At what point will Wall Street start clamoring for “unlocking the value of AWS” and spinning it out? This would be a patently stupid thing to do, because all it would do is deflate the rest of the Amazon businesses. But stupider things have happened. And activist investors are in it for themselves and for the short term, not for companies or markets.
The capital investment spike in the fourth quarter of 2018 is very obvious in the chart above, and so is the drop back down to lower levels. It is not possible to separate investments in the warehousing operations from the retail business from the investments in AWS hardware, software, and datacenters, so this data is only presented as a kind of proxy for capital spending by AWS. But Brian Olsavsky, Amazon’s chief financial officer, did offer some insight into how AWS thinks about its capital investments.
“It is more than leading through excess capacity,” Olsavsky explained. “We have some really impressive gains and efficiencies in both the warehouses and also the datacenters. We talk efficiency. And every percentage utilization in our datacenters is worth tens and more millions of dollars. So again, that is a big part of our model. It is not only investing, but also working on efficiencies, and adding new products and features for customers. And as we lower costs, we pass those along to customers, either through new rates or new deals that we have. So I would say that I would look back on the performance in 2018 and say that that was great work with a lot of efficiency as we also banked a lot of capacity that had been built previously. Moving forward, that’s why I say it will be increasing as we move through the year. And that will be a constant battle between growth, geographic expansion in AWS, and also efficiencies to limit how much we actually need. I think we are also getting much better at adding capacity faster, so there is less need to build it six to twelve 12 months in advance.”

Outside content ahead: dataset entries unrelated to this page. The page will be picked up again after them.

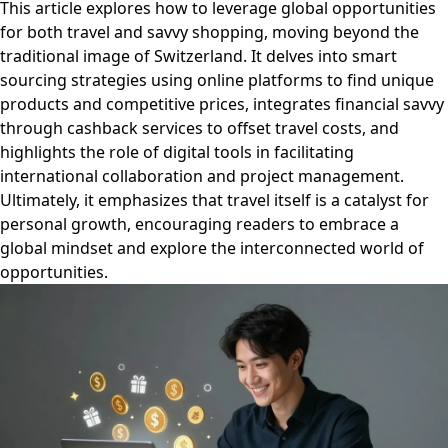
This article explores how to leverage global opportunities
for both travel and savvy shopping, moving beyond the
traditional image of Switzerland. It delves into smart
sourcing strategies using online platforms to find unique
products and competitive prices, integrates financial savvy
through cashback services to offset travel costs, and
highlights the role of digital tools in facilitating
international collaboration and project management.
Ultimately, it emphasizes that travel itself is a catalyst for
personal growth, encouraging readers to embrace a
global mindset and explore the interconnected world of
opportunities.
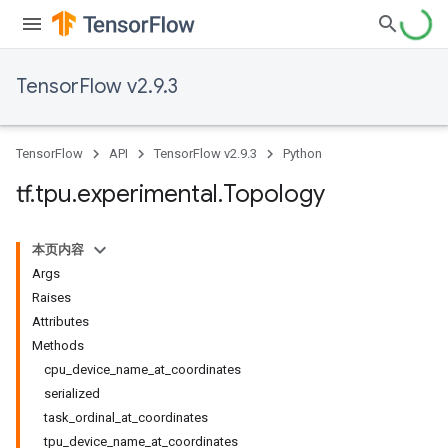
TensorFlow v2.9.3
TensorFlow
API
TensorFlow v2.9.3
Python
tf
.
tpu
.
experimental
.
Topology
本页内容
Args
Raises
Attributes
Methods
cpu_device_name_at_coordinates
serialized
task_ordinal_at_coordinates
tpu_device_name_at_coordinates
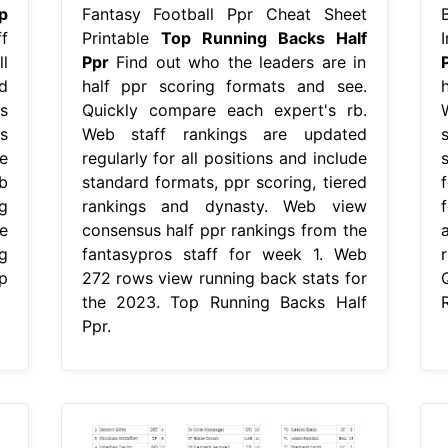
p
Fantasy Football Ppr Cheat Sheet
f
Printable
Top Running Backs Half
l
Ppr
Find out who the leaders are in
d
half ppr scoring formats and see.
s
Quickly compare each expert's rb.
s
Web staff rankings are updated
e
regularly for all positions and include
b
standard formats, ppr scoring, tiered
f
g
rankings and dynasty. Web view
e
consensus half ppr rankings from the
g
fantasypros staff for week 1. Web
r
p
272 rows view running back stats for
the 2023. Top Running Backs Half
Ppr.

If Amazon is working to get better at all of these things, you can bet the that remaining Super 8 hyperscalers and cloud builders are doing just the same – as they have been doing for the past decade. It would be enlightening to see how far they have been able to push it, and to calculate just how much inefficient use of on premises IT infrastructure revenues have been lost with the rise of the public cloud.